* Work instruction *
With the images removed, write out every line below exactly.

= = =

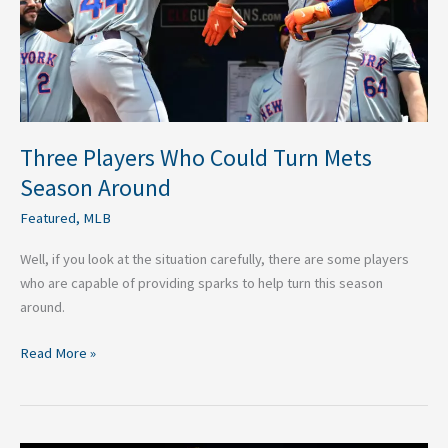
Season
Around
Three Players Who Could Turn Mets
Season Around
Featured
,
MLB
Well, if you look at the situation carefully, there are some players
who are capable of providing sparks to help turn this season
around.
Read More »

= = =

* Response to the task *
Season
Around
Three Players Who Could Turn Mets
Season Around
Featured
,
MLB
Well, if you look at the situation carefully, there are some players
who are capable of providing sparks to help turn this season
around.
Read More »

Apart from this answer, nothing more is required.